First off, look at this.


If going on for eternity about Crime and Punishment is going to earn me magical gifts like this, I’m going back to posting per chapter.

I’m at the point in the book where Porfiry, the main detective in Crime and Punishment, has come to Raskolnikov’s room and flat out declares that Raskolnikov is the murderer. That he declares it as fact is important; he does not claim that he suspects it or that he is convinced of it. Porfiry’s own opinion does not matter, because it isn’t a suspicion. It’s simply the truth, to him. And, of course, he’s right. He gives Raskolnikov a few days to turn himself in to make it easier on himself because—and I think he’s being honest here–Porfiry claims to rather like Raskolnikov. He’s not in the least like Javert, the detective from Les Miserables, who believes so fully in good, evil, and clear-cut rules of justice that he cannot handle it when shades of gray are revealed. Porfiry knows that people are complicated. He knows Raskolnikov is more mentally unsetteled and broken than he is evil. And I think the detective feels sorry for him, in a detached sort of way. Nonetheless, the murderer must be convicted and serve his sentence.

Porfiry claims to have evidence but that he’d rather not be forced to use it. I can’t remember if this proof is revealed by the end. I’ll have to come back and adjust my thinking if this turns out to be wrong. But if I remember correctly, we never concretely learn what Porfiry’s ace in the hole is.

Of course, it could be a tactic. It would be more likely that Raskolnikov would confess and the case could be closed if he was pressured to do so by evidence, and whether or not the evidence existed would be ancillary if all Porfiry was aiming for was a conviction. But Porfiry, during this encounter, is quite blunt with Raskolnikov.  He admits to not knowing where Raskolnikov’s buried the stolen items, which I doubt he would do if he was bluffing. (That would likely be some of the best evidence of all, considering the stupid conversation with Zametov where Raskolnikov stated how he would hide the goods if he were the murderer.) And, after reading the chapter, I think I know what the evidence is. It’s confusing. But I can’t see any other way.

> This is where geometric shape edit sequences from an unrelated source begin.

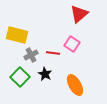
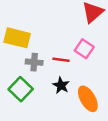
gray cross: (31, 55) -> (34, 62), turned 32
black star: (45, 74) -> (61, 85), moved

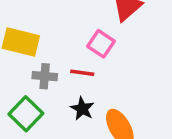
pink square: (84, 49) -> (101, 44), moved

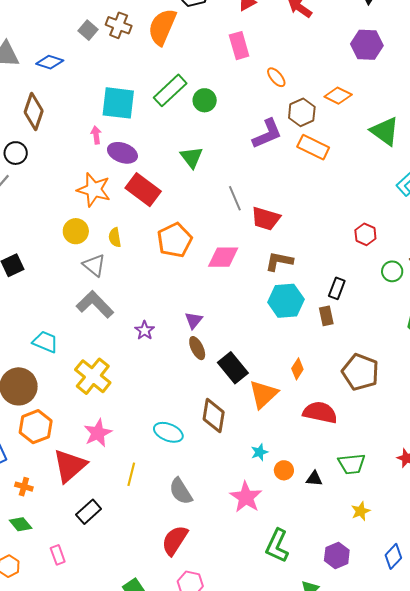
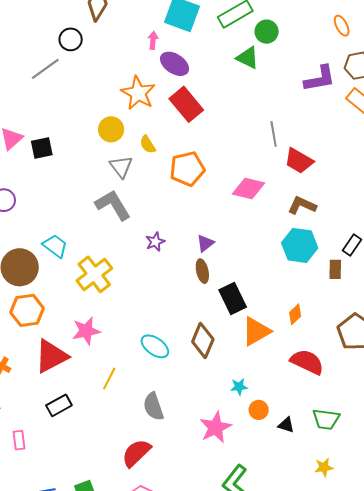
green triangle: (192, 157) -> (248, 58), moved, turned -40
yellow semicircle: (115, 237) -> (148, 144), turned -36
orange pentagon: (175, 240) -> (187, 169), moved
cyan trapezoid: (45, 342) -> (55, 246), moved

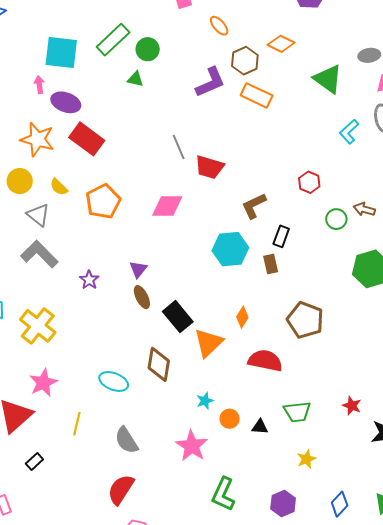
green triangle: (248, 58) -> (135, 79), size x0.7
brown L-shape: (302, 205) -> (254, 206), moved, turned -36
black rectangle: (59, 405) -> (34, 462), size x0.7

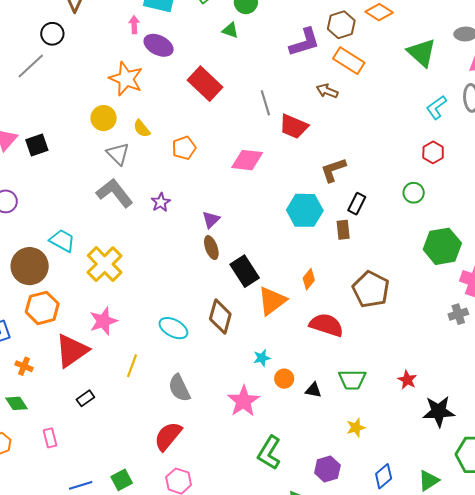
red rectangle: (87, 139) -> (205, 84), moved
red hexagon: (309, 182) -> (433, 152), moved
orange pentagon: (103, 201) -> (184, 148), size x0.7
brown arrow: (364, 209) -> (327, 91), moved
purple star: (89, 280) -> (161, 202), moved

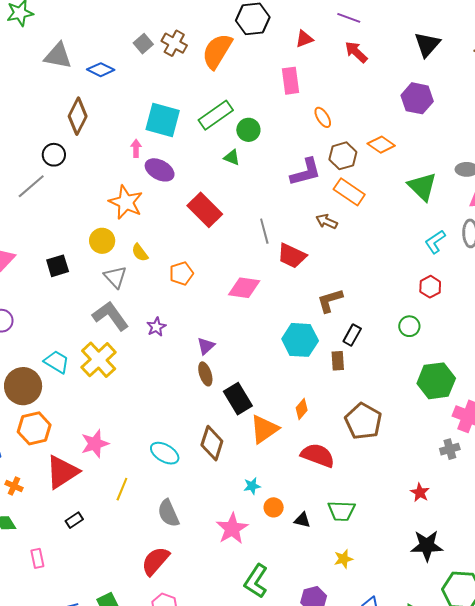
black square: (37, 145) -> (58, 266), moved
yellow cross: (105, 264) -> (99, 360), moved
red star: (407, 380) -> (420, 492), moved

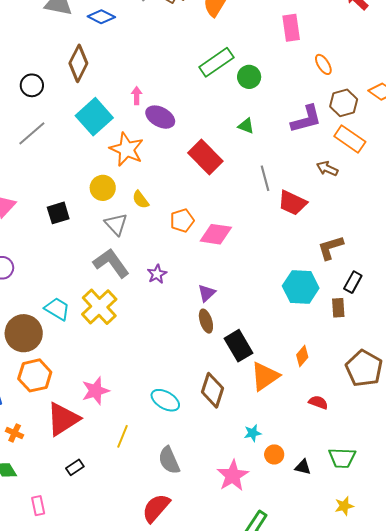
cyan square: (163, 120) -> (94, 117), moved, turned 33
black circle: (54, 155) -> (32, 85), moved
green triangle: (232, 157) -> (246, 126), moved
pink diamond: (244, 288) -> (216, 234), moved
red semicircle: (318, 455) -> (318, 402), size x0.6

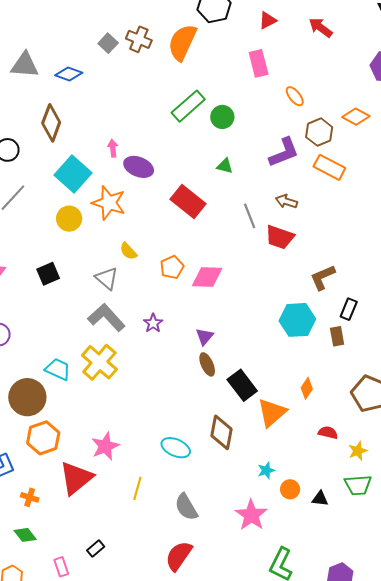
brown arrow: (327, 169) -> (286, 201), moved
yellow circle: (103, 188) -> (69, 219), moved
black rectangle: (75, 467) -> (96, 549), moved
yellow star: (344, 506) -> (358, 451), moved

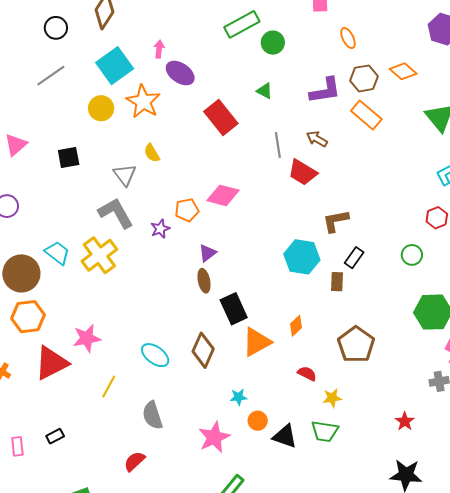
orange pentagon: (172, 267) -> (187, 210), moved
black triangle: (320, 499) -> (285, 436), size x1.5
red semicircle: (179, 556) -> (134, 461), size x0.7

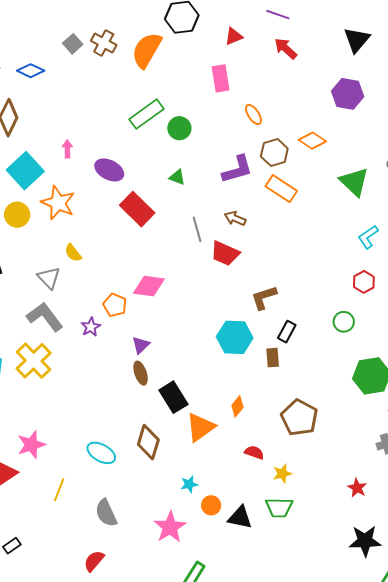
purple ellipse: (180, 73) -> (109, 170), moved
orange pentagon: (187, 210) -> (115, 305), turned -30

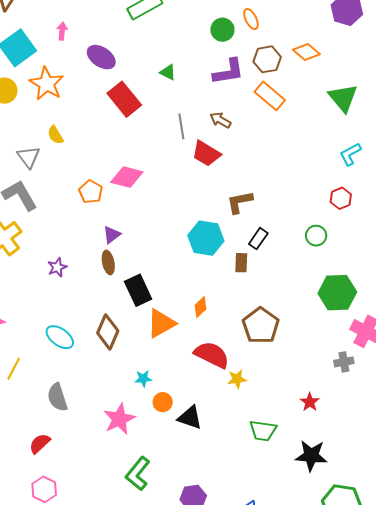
green circle: (179, 128) -> (222, 30), moved
purple star: (91, 327) -> (57, 267), moved
red semicircle: (254, 452) -> (212, 355), size x1.8
green trapezoid: (279, 508) -> (263, 431), moved

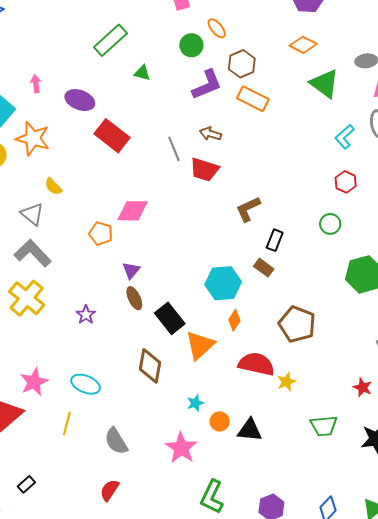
orange diamond: (306, 52) -> (303, 45), moved
green triangle: (168, 72) -> (142, 73), moved
cyan hexagon: (206, 238) -> (223, 283), moved
brown rectangle: (241, 263) -> (264, 268), turned -42
cyan ellipse: (60, 337) -> (86, 384), moved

During this encounter, Porfiry drops several phrases that are exact references to past conversations Raskolnikov has had with other people. He talks about “taking his suffering”–an odd turn of phrase for someone who can see clearly that Raskolnikov is already suffering enough and who does not, I think, believe in the religious value of suffering for sins. Porfiry has echoed Sonia’s words exactly, and in the same context explains redemption through confession. It’s quite inconsistent with Porfiry’s character, and the exact turn of phrase repeated seems an unlikely coincidence. If there were better technology back in those days, I’d have said Sonia’s room was bugged. But since that’s impossible, that means Porfiry’s evidence is likely a witnesses to this conversation, of which there are two: Sonia, and the metaphorical-popcorn-eating eavesdropper next door, Svidrigailov. The next hint tells us which of the two is the source of the evidence.

Porfiry also quotes the exact advice Svidrigailov gives Raskolnikov about fresh air. It’s eerie, and that phrase never passed between Sonia and Raskolnikov. So Svidrigailov has to be the man–he must have talked to Porfiry already about the conversation, or he is otherwise the source of what Porfiry knows.

It’s so hard to see either of them talking to Porfiry. On Sonia’s end, what redemption can their be for Raskolnikov’s soul if he goes to his suffering unwillingly? And Raskolnikov himself seems convinced there’s no way Svidrigailov has talked, and it’s hard not to agree. One, it doesn’t seem to be in his character. Two, what has he to hold over Dounia’s head if he has already talked to the police on the matter?

Porfiry definitely has heard conversations that have passed between Raskolnikov, Svidrigailov, and Sonia. How he got wind of those conversations…it’s hard to tell. Perhaps he’s done some eavesdropping of his own.

More about Porfiry in another post. He’s a rare intellect and a very interesting character. Raskolnikov’s biggest mistake was ever getting on such a man’s radar, if we’re talking purely in terms of getting caught.